The RMSD trace in Fig. \ref{f:rmsd} illustrates typical behavior of a system undergoing relaxation. Note the very rapid RMSD increase in the first $\approx$ 200 ns. Part of this increase is simply entropic: the volume of phase space within 1 {\AA} of a protein structure is extremely small, so that the process of thermalizing rapidly increases the RMSD from the starting structure, \emph{regardless of how favorable or representative that structure is}. Thus, examining that initial rapid increase is not helpful in determining an equilibration time. However, in this case, the RMSD continues to increase past 3 {\AA}, which is larger than the amplitude of simple thermal fluctuations (shown by Fig.\ \ref{f:rmsd}B), indicating an initial drift to a new structure, followed by sampling.
Accepting that some data should be discarded, it is not hard to see that we want to avoid discarding too much data, given that many systems of interest are extremely expensive to simulate. In statistical terms, we want to remove bias but also minimize uncertainty (variance) through adequate sampling. Before addressing this problem, however, we emphasize that the very notion of separating a trajectory into equilibration and production segments only makes sense if the system has indeed reached configurations important in the equilibrium ensemble. While it is generally impossible to guarantee this has occurred, some easy checks for determining that this has not occurred are described in Sec.\ \ref{sec:quick}. \emph{It is essential to perform those basic checks before analyzing data with a more sophisticated approach} that may assume a trajectory has a substantial amount of true equilibrium sampling.

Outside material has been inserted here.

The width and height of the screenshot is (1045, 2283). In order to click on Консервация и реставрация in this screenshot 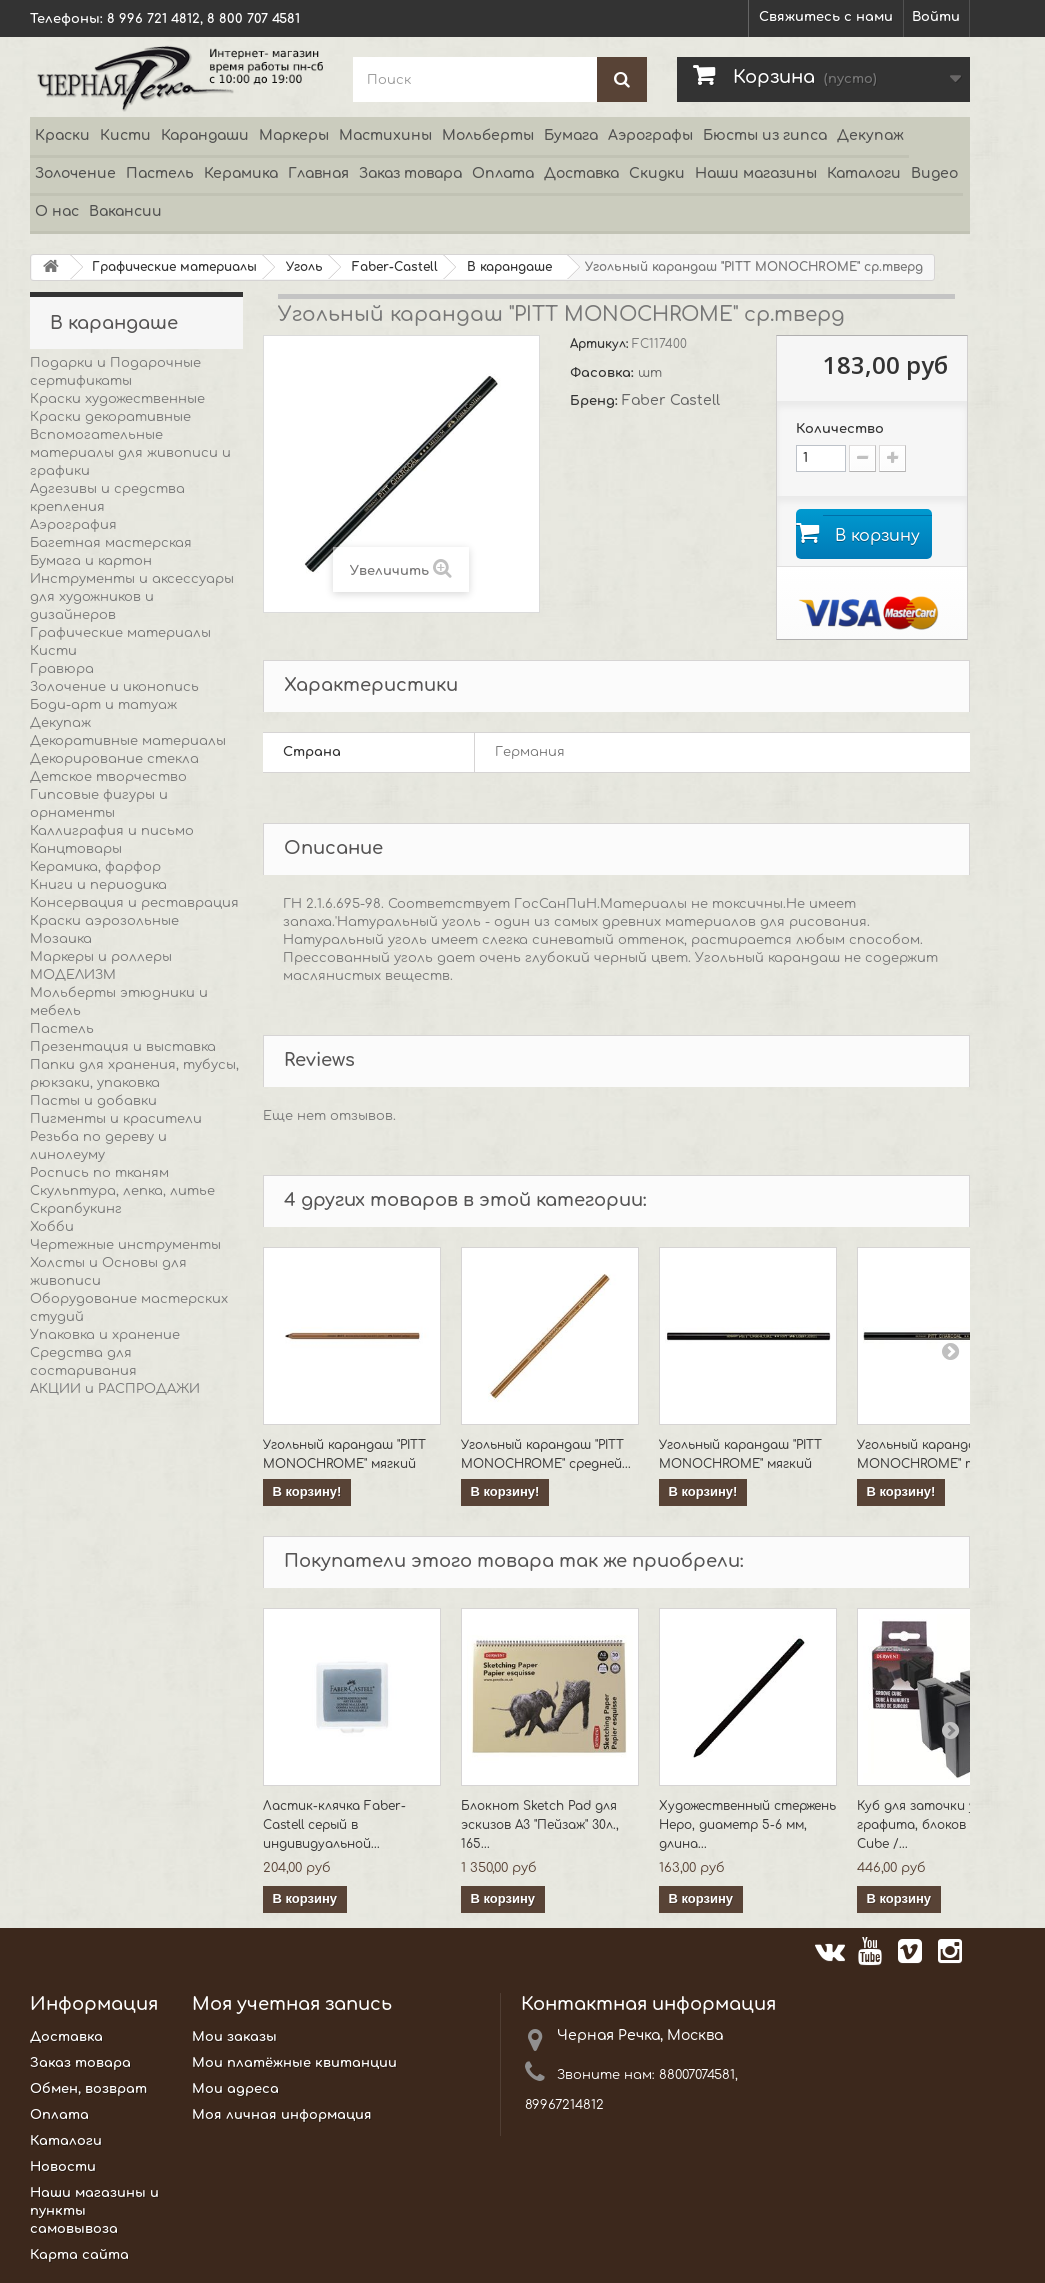, I will do `click(134, 903)`.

A robust approach to determining the equilibration time is discussed in \cite{Chodera-2016}, which generalizes the notion of reverse cumulative averaging~\cite{Yang2004} to observables that do not necessarily have Gaussian distributions.
The key idea is to analyze time-series data considering the effect of discarding various trial values of the initial equilibration interval, $t_{\mathrm{equil}}$ (Fig.\ \ref{fig:tequil}), and selecting the value that maximizes the effective number of uncorrelated samples of the remaining production region.
This effective sample size is estimated from the number of samples in the production region divided by the number of temporally correlated samples required to produce one effectively uncorrelated sample, based on an auto-correlation analysis.
At sufficiently large $t_{\mathrm{equil}}$, the majority of the initial relaxation transient is excluded, and the method selects the largest production region for which correlation times remain short to maximize the number of uncorrelated samples.
Care must be taken in the case that the simulation is insufficiently long to sample many transitions among kinetically metastable states, however, or else this approach can simply result in restricting the production region to the last sampled metastable basin.
A simpler qualitative analysis based on comparing forward and reverse estimates of observables \cite{Klimovich2015} may also be helpful.
Readers may want to compare auto-correlation times for individual observables to the global ``decorrelation time'' \cite{Lyman2007a} described in Sec.\ \ref{sec:global}.
As another general check, if values of observables estimated from the production phase depend sensitively on the choice of $t_{\mathrm{equil}}$, it is likely that further sampling is required.